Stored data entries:
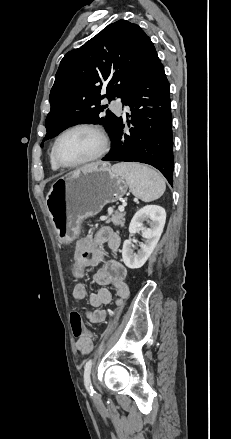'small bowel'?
Segmentation results:
<instances>
[{"mask_svg":"<svg viewBox=\"0 0 231 439\" xmlns=\"http://www.w3.org/2000/svg\"><path fill=\"white\" fill-rule=\"evenodd\" d=\"M107 244L114 253L120 252L121 237L109 227H102L94 235H88L81 239L75 248L74 260L82 258L87 268L99 267L93 276L98 289L88 296L89 304L94 310L84 309V315L94 323L103 322L106 319V311L99 307L109 305L112 300L110 287L116 292V303L121 304L129 294L126 283L127 268L118 260H105L103 246ZM84 274V273H83ZM87 283H74L72 298L76 305H81L87 295ZM76 349L83 355L93 350L92 339L79 338L75 343Z\"/></svg>","mask_w":231,"mask_h":439,"instance_id":"1","label":"small bowel"}]
</instances>
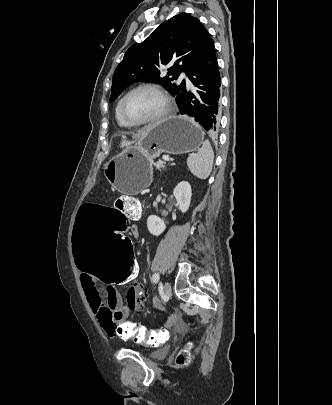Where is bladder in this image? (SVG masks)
<instances>
[{"mask_svg":"<svg viewBox=\"0 0 332 405\" xmlns=\"http://www.w3.org/2000/svg\"><path fill=\"white\" fill-rule=\"evenodd\" d=\"M168 351H169V349L167 346H161V347L157 348L156 350L152 351L149 354V357L152 359H161L167 355Z\"/></svg>","mask_w":332,"mask_h":405,"instance_id":"obj_1","label":"bladder"}]
</instances>
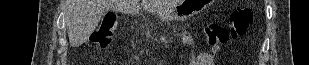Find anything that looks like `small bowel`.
<instances>
[{
    "label": "small bowel",
    "instance_id": "small-bowel-1",
    "mask_svg": "<svg viewBox=\"0 0 309 65\" xmlns=\"http://www.w3.org/2000/svg\"><path fill=\"white\" fill-rule=\"evenodd\" d=\"M189 47V54L183 65H215L214 55L219 51V47L213 46L211 53H196L195 44L193 39L189 36L186 39Z\"/></svg>",
    "mask_w": 309,
    "mask_h": 65
}]
</instances>
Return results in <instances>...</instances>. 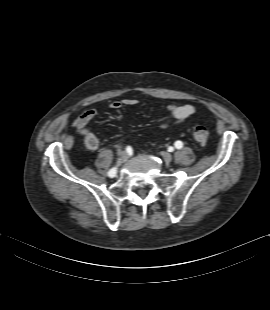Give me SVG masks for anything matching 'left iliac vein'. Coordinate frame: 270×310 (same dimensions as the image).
<instances>
[{"label": "left iliac vein", "mask_w": 270, "mask_h": 310, "mask_svg": "<svg viewBox=\"0 0 270 310\" xmlns=\"http://www.w3.org/2000/svg\"><path fill=\"white\" fill-rule=\"evenodd\" d=\"M162 157L166 163H170L172 160V155L169 152H163Z\"/></svg>", "instance_id": "left-iliac-vein-1"}]
</instances>
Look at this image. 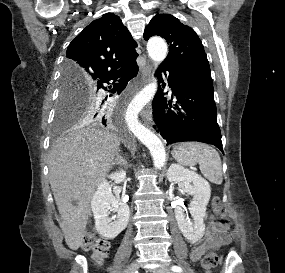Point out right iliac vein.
Here are the masks:
<instances>
[{
	"mask_svg": "<svg viewBox=\"0 0 285 273\" xmlns=\"http://www.w3.org/2000/svg\"><path fill=\"white\" fill-rule=\"evenodd\" d=\"M139 268V264L137 261H133L130 263V265L127 267L125 273H135L136 270Z\"/></svg>",
	"mask_w": 285,
	"mask_h": 273,
	"instance_id": "63e3f726",
	"label": "right iliac vein"
}]
</instances>
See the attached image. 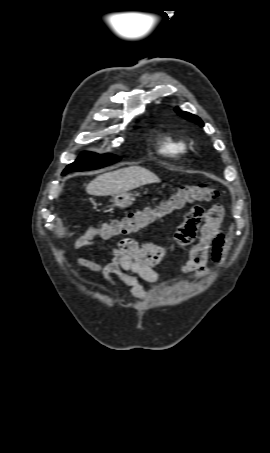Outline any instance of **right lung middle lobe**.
<instances>
[{
    "label": "right lung middle lobe",
    "instance_id": "right-lung-middle-lobe-1",
    "mask_svg": "<svg viewBox=\"0 0 270 453\" xmlns=\"http://www.w3.org/2000/svg\"><path fill=\"white\" fill-rule=\"evenodd\" d=\"M120 160V157L112 154L99 155L91 152H84L72 164L68 165L63 175L72 171H83L101 168Z\"/></svg>",
    "mask_w": 270,
    "mask_h": 453
}]
</instances>
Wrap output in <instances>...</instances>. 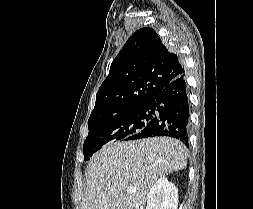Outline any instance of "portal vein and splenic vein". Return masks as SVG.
<instances>
[{
	"label": "portal vein and splenic vein",
	"mask_w": 253,
	"mask_h": 209,
	"mask_svg": "<svg viewBox=\"0 0 253 209\" xmlns=\"http://www.w3.org/2000/svg\"><path fill=\"white\" fill-rule=\"evenodd\" d=\"M126 192H127L128 194H131V193H134V192H135V189L132 188V187H129V188H127Z\"/></svg>",
	"instance_id": "1"
}]
</instances>
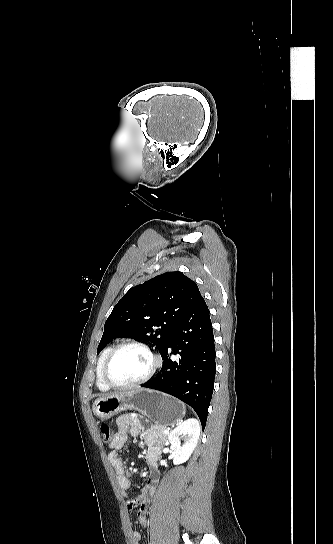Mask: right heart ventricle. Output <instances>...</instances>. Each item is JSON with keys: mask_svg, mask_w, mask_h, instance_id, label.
<instances>
[{"mask_svg": "<svg viewBox=\"0 0 333 544\" xmlns=\"http://www.w3.org/2000/svg\"><path fill=\"white\" fill-rule=\"evenodd\" d=\"M114 348V345H110V346H107L101 353V355L99 356V359H98V362H97V368H96V384H97V387L101 390V391H108L111 387H109L103 380V377H102V368H103V364L108 356V354L110 353V351Z\"/></svg>", "mask_w": 333, "mask_h": 544, "instance_id": "e07e8e85", "label": "right heart ventricle"}]
</instances>
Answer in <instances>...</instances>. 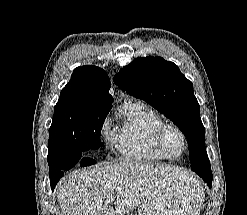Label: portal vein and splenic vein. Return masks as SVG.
Listing matches in <instances>:
<instances>
[{"label":"portal vein and splenic vein","instance_id":"1","mask_svg":"<svg viewBox=\"0 0 247 215\" xmlns=\"http://www.w3.org/2000/svg\"><path fill=\"white\" fill-rule=\"evenodd\" d=\"M115 199V197L113 195L109 196V200L113 201Z\"/></svg>","mask_w":247,"mask_h":215}]
</instances>
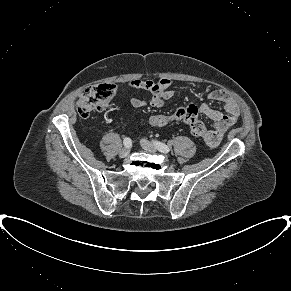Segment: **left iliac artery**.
<instances>
[{
  "instance_id": "44dca946",
  "label": "left iliac artery",
  "mask_w": 291,
  "mask_h": 291,
  "mask_svg": "<svg viewBox=\"0 0 291 291\" xmlns=\"http://www.w3.org/2000/svg\"><path fill=\"white\" fill-rule=\"evenodd\" d=\"M153 143L156 146V148L162 153H168L170 151V148L162 142L154 141Z\"/></svg>"
}]
</instances>
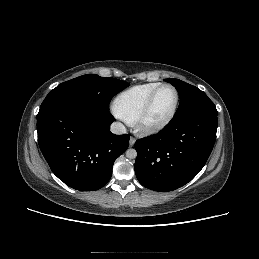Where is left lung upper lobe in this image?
Masks as SVG:
<instances>
[{
  "label": "left lung upper lobe",
  "mask_w": 259,
  "mask_h": 259,
  "mask_svg": "<svg viewBox=\"0 0 259 259\" xmlns=\"http://www.w3.org/2000/svg\"><path fill=\"white\" fill-rule=\"evenodd\" d=\"M165 81L172 84L177 89L180 96L179 107L175 115L200 109L217 111L214 103L197 87L174 78L165 79Z\"/></svg>",
  "instance_id": "5c2ea615"
}]
</instances>
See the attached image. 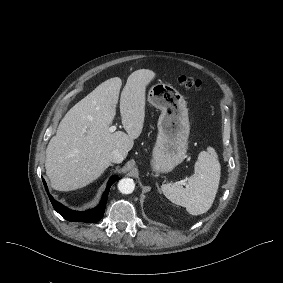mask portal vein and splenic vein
<instances>
[{"mask_svg": "<svg viewBox=\"0 0 283 283\" xmlns=\"http://www.w3.org/2000/svg\"><path fill=\"white\" fill-rule=\"evenodd\" d=\"M116 130V126H111V127H109V132H114Z\"/></svg>", "mask_w": 283, "mask_h": 283, "instance_id": "1", "label": "portal vein and splenic vein"}]
</instances>
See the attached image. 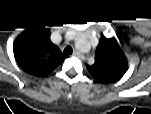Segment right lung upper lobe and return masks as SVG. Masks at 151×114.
Wrapping results in <instances>:
<instances>
[{
    "instance_id": "cb5924a9",
    "label": "right lung upper lobe",
    "mask_w": 151,
    "mask_h": 114,
    "mask_svg": "<svg viewBox=\"0 0 151 114\" xmlns=\"http://www.w3.org/2000/svg\"><path fill=\"white\" fill-rule=\"evenodd\" d=\"M13 50L18 65L34 76L50 74L65 59L51 42L49 31L44 29L24 31L16 38Z\"/></svg>"
}]
</instances>
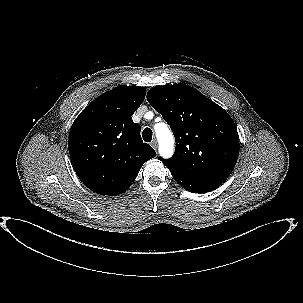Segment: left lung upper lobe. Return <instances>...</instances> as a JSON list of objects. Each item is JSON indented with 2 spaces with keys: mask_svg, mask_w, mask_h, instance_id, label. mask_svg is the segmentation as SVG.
Instances as JSON below:
<instances>
[{
  "mask_svg": "<svg viewBox=\"0 0 303 303\" xmlns=\"http://www.w3.org/2000/svg\"><path fill=\"white\" fill-rule=\"evenodd\" d=\"M147 100L175 136L173 157L159 158L171 172L186 176L232 173L239 155V137L222 107L184 84L152 88Z\"/></svg>",
  "mask_w": 303,
  "mask_h": 303,
  "instance_id": "obj_1",
  "label": "left lung upper lobe"
}]
</instances>
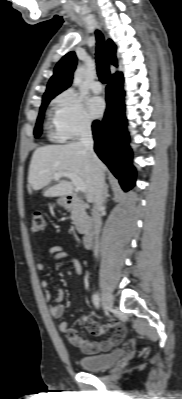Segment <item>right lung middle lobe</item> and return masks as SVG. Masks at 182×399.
Returning a JSON list of instances; mask_svg holds the SVG:
<instances>
[{"mask_svg": "<svg viewBox=\"0 0 182 399\" xmlns=\"http://www.w3.org/2000/svg\"><path fill=\"white\" fill-rule=\"evenodd\" d=\"M51 99L52 98L43 99V101H42V105L40 107L39 116H38L37 123H36L35 129H34L35 137H39L41 135V133H42V120H43V116H44V111H45V109H46V107H47V105H48V103H49V101Z\"/></svg>", "mask_w": 182, "mask_h": 399, "instance_id": "dd1d6c3e", "label": "right lung middle lobe"}]
</instances>
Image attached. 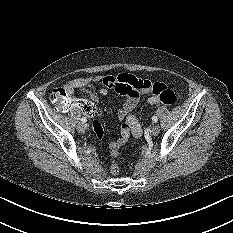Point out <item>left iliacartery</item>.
<instances>
[{
	"mask_svg": "<svg viewBox=\"0 0 233 233\" xmlns=\"http://www.w3.org/2000/svg\"><path fill=\"white\" fill-rule=\"evenodd\" d=\"M152 120H153V122H155V123H156V122L158 121L157 116H155V115H154V116L152 117Z\"/></svg>",
	"mask_w": 233,
	"mask_h": 233,
	"instance_id": "44dca946",
	"label": "left iliac artery"
}]
</instances>
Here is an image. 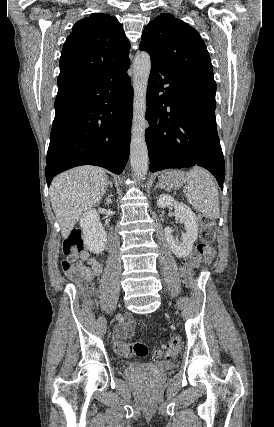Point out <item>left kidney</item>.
Listing matches in <instances>:
<instances>
[{"label":"left kidney","instance_id":"obj_1","mask_svg":"<svg viewBox=\"0 0 274 427\" xmlns=\"http://www.w3.org/2000/svg\"><path fill=\"white\" fill-rule=\"evenodd\" d=\"M158 208H170L174 206L175 215L185 225V233H182V241L176 239L172 233L171 227H165L164 235L166 241L176 257H186L192 251L193 243L198 237L197 215L181 202H175L174 198L161 194L157 200Z\"/></svg>","mask_w":274,"mask_h":427}]
</instances>
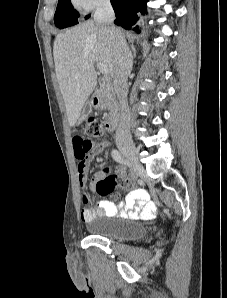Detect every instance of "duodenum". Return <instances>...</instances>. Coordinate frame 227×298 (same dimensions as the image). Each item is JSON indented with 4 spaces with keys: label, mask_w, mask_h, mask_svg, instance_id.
<instances>
[{
    "label": "duodenum",
    "mask_w": 227,
    "mask_h": 298,
    "mask_svg": "<svg viewBox=\"0 0 227 298\" xmlns=\"http://www.w3.org/2000/svg\"><path fill=\"white\" fill-rule=\"evenodd\" d=\"M92 102L97 108H108L110 110L105 119V127L110 132L114 131L118 125L119 109L112 93L108 89H98L93 94Z\"/></svg>",
    "instance_id": "obj_1"
}]
</instances>
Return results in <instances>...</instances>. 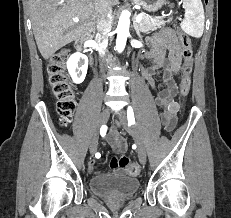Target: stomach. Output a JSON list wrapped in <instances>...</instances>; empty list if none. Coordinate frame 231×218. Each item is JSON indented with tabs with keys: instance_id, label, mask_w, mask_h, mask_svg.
<instances>
[{
	"instance_id": "0dacf381",
	"label": "stomach",
	"mask_w": 231,
	"mask_h": 218,
	"mask_svg": "<svg viewBox=\"0 0 231 218\" xmlns=\"http://www.w3.org/2000/svg\"><path fill=\"white\" fill-rule=\"evenodd\" d=\"M149 13L157 12L166 3V0H132Z\"/></svg>"
}]
</instances>
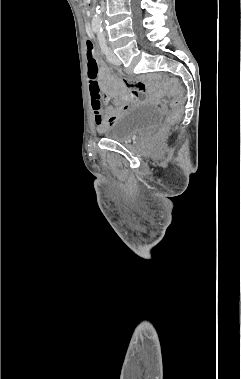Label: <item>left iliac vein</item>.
Returning <instances> with one entry per match:
<instances>
[{"instance_id":"obj_1","label":"left iliac vein","mask_w":241,"mask_h":379,"mask_svg":"<svg viewBox=\"0 0 241 379\" xmlns=\"http://www.w3.org/2000/svg\"><path fill=\"white\" fill-rule=\"evenodd\" d=\"M107 58L114 65H120L121 64L120 59L117 57V55L111 49H108Z\"/></svg>"}]
</instances>
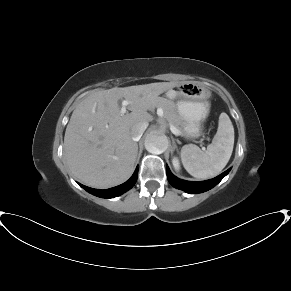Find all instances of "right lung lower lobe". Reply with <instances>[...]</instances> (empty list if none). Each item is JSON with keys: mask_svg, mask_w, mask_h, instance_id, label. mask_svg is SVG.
Segmentation results:
<instances>
[{"mask_svg": "<svg viewBox=\"0 0 291 291\" xmlns=\"http://www.w3.org/2000/svg\"><path fill=\"white\" fill-rule=\"evenodd\" d=\"M137 176H138V168H136L135 172L133 173V175L131 176V178L128 181H126L125 183H123L119 186H116V187H113L110 189H106V190L93 189V188H90V187H87V186H84L81 184H80V186L82 188H84L87 192H89L95 196H98L101 198H114V197L119 196V195L123 194L124 192L128 191L130 188H132L133 185L137 181Z\"/></svg>", "mask_w": 291, "mask_h": 291, "instance_id": "1", "label": "right lung lower lobe"}]
</instances>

** Exercise directions **
Omit the pictures and print again exactly the lines from the one with "Label: <item>left iliac vein</item>." through the final line of the entries, both ends included.

** Solution to this task **
Label: <item>left iliac vein</item>.
Returning <instances> with one entry per match:
<instances>
[{"instance_id":"obj_1","label":"left iliac vein","mask_w":241,"mask_h":379,"mask_svg":"<svg viewBox=\"0 0 241 379\" xmlns=\"http://www.w3.org/2000/svg\"><path fill=\"white\" fill-rule=\"evenodd\" d=\"M107 58L114 65H120L121 64L120 59L117 57V55L111 49H108Z\"/></svg>"}]
</instances>
Find all instances of "right lung lower lobe". Reply with <instances>[...]</instances> (empty list if none). Each item is JSON with keys: mask_svg, mask_w, mask_h, instance_id, label. mask_svg is SVG.
Segmentation results:
<instances>
[{"mask_svg": "<svg viewBox=\"0 0 291 291\" xmlns=\"http://www.w3.org/2000/svg\"><path fill=\"white\" fill-rule=\"evenodd\" d=\"M137 176H138V168H136L135 172L133 173V175L131 176V178L128 181H126L125 183H123L119 186H116V187H113L110 189H106V190L93 189V188H90V187H87V186H84L81 184H80V186L82 188H84L87 192H89L95 196H98L101 198H114V197L119 196V195L123 194L124 192L128 191L130 188H132L133 185L137 181Z\"/></svg>", "mask_w": 291, "mask_h": 291, "instance_id": "1", "label": "right lung lower lobe"}]
</instances>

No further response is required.